Recipe courtesy of:
Fatfree
Vegan Kitchen
Gold Rush Chili
I used a canned, organic blend
of pinto, kidney, and black beans, but you can use any kind of beans you like in
this mild but richly flavored chili. If you're using home-cooked beans, use
about 3 cups.
This makes a very thick chili. Cook over low heat and try not to add any extra water unless absolutely necessary.
1 butternut squash, peeled and cut into 1/2-inch cubes
1 medium onion, chopped
4 cloves garlic, minced
1 red bell pepper, chopped
1 tablespoon mild chili powder
1 1/4 teaspoons ground cumin
2 teaspoons Mexican oregano
1/8-1/4 teaspoon chipotle chili powder (or to taste)

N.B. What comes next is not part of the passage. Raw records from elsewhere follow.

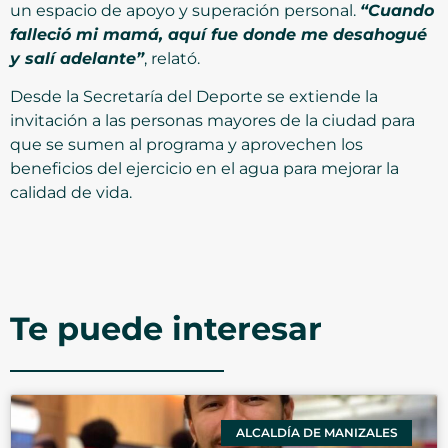
un espacio de apoyo y superación personal.
“Cuando
falleció mi mamá, aquí fue donde me desahogué
y salí adelante”
, relató.
Desde la Secretaría del Deporte se extiende la
invitación a las personas mayores de la ciudad para
que se sumen al programa y aprovechen los
beneficios del ejercicio en el agua para mejorar la
calidad de vida.
Te puede interesar
ALCALDÍA DE MANIZALES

2 15-ounce cans diced tomatoes
1/2 cup water
salt and freshly ground black pepper, to taste
2 15-ounce cans beans (see note above), drained
3 green onion, sliced (for garnish)
Prepare the butternut squash (see discussion above), and set it aside. Heat a
large, non-stick pot over medium-high heat, and add the onion and bell pepper. Sauté
until the onion is translucent and the pepper is soft, about 7-9 minutes. (You
may add a little water to prevent sticking.) Add the garlic and sauté for 2
more minutes.
Add all the seasonings, and stir well to coat the vegetables. Stir in the
tomatoes (and their juice), water, squash, salt, and pepper. Cover and reduce
the heat to a simmer. Cook for 20 minutes.
Add the beans, and adjust the seasonings, if necessary. Cover and cook until the
squash is tender but not falling apart (about 40 minutes). Serve in bowls,
garnished with green onions.
Makes 6 servings. Each contains 284 Calories (kcal); 1g Total Fat; (3% calories
from fat); 11g Protein; 64g Carbohydrate; 0mg Cholesterol; 825mg Sodium; 12g
Fiber.
Serving suggestion: I like to serve this
with plenty of steamed vegetables (broccoli and cauliflower) or a large green
salad and some baked
tortilla chips or crackers for added crunch.